The fact that multicellular animals, like us, behave in a purposeful manner may not appear that surprising. After all, as already noted, we animals are highly complex—we possess a brain and nervous system so it might be argued that in us animals the teleonomic character is just a reflection of significant neural complexity. But here’s the surprise. It is not just multicellular cognitive beings—humans, monkeys, camels, and the like, with a brain and central nervous system that manifest this teleonomic character. That character is also clearly manifest at the level of the single cell! Put a bacterium in a glucose solution in which the glucose concentration is variable and the bacterium ‘swims’ toward the high concentration region. That phenomenon is called chemotaxis. The bacterium, which utilizes the glucose’s chemical energy to power its metabolic processes, is effectively going out for dinner, much like the crouching lion about to pounce on a zebra.

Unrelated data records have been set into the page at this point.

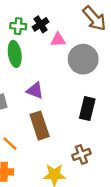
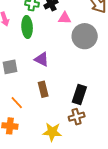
black rectangle: (87, 109) -> (79, 95), moved
brown rectangle: (40, 126) -> (43, 89), size x0.7

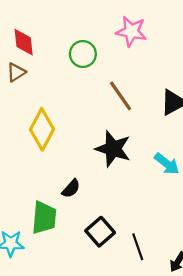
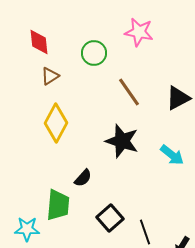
brown triangle: (16, 72) -> (50, 76), moved

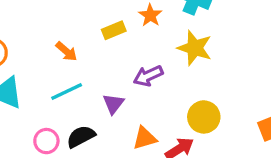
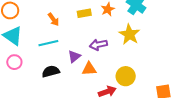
orange triangle: (145, 138) -> (89, 69), moved
pink circle: (46, 141) -> (14, 62), moved

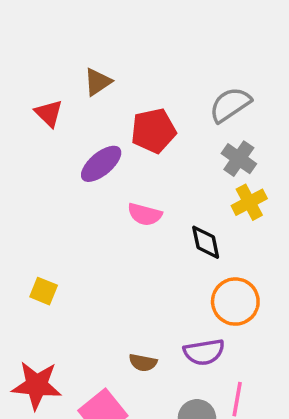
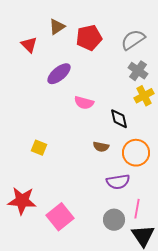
red pentagon: (153, 131) -> (89, 38), moved
yellow square: (44, 291) -> (39, 148), moved
brown semicircle: (143, 363) -> (101, 147), moved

Of course a bacterial cell cannot swim in the conventional sense of the word. A simple bacterium such as
E. Coli
is powered by several flagella, which, depending on the direction of flagella rotation, enable the bacterium to direct its motion within the solution. If the solution contains nutrition, then the bacterium rotates the
flagella in one direction such that its motion is toward the nutrition. However, if the solution contains toxins, then it rotates the flagella in the opposite direction causing the bacterium to tumble, thereby changing its direction away from those toxins. The directed swimming action of the bacterium is unambiguous: without a brain or in fact any neural activity whatever, that clump of chemical aggregates within a membrane (which is itself a chemical aggregate) that we call a living bacterium follows its agenda of seeking out its next meal, keeping out of trouble, and getting on with its life. The fundamental behavioural patterns of bacteria and humans are not as different as one might initially conceive.